» **HOW TO COMPLETE THIS TASK**: Output only these lines, set down exactly: the one containing "yönelik halk nezdindeki güvenin de ciddi" and each line after it through the end of the records.

━━━━━ EXERCISE DATA

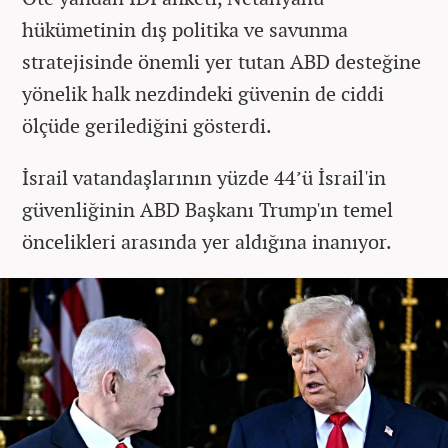
hükümetinin dış politika ve savunma
stratejisinde önemli yer tutan ABD desteğine
yönelik halk nezdindeki güvenin de ciddi
ölçüde gerilediğini gösterdi.
İsrail vatandaşlarının yüzde 44’ü İsrail'in
güvenliğinin ABD Başkanı Trump'ın temel
öncelikleri arasında yer aldığına inanıyor.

━━━━━━━━━━

» **RESULT**:
yönelik halk nezdindeki güvenin de ciddi
ölçüde gerilediğini gösterdi.
İsrail vatandaşlarının yüzde 44’ü İsrail'in
güvenliğinin ABD Başkanı Trump'ın temel
öncelikleri arasında yer aldığına inanıyor.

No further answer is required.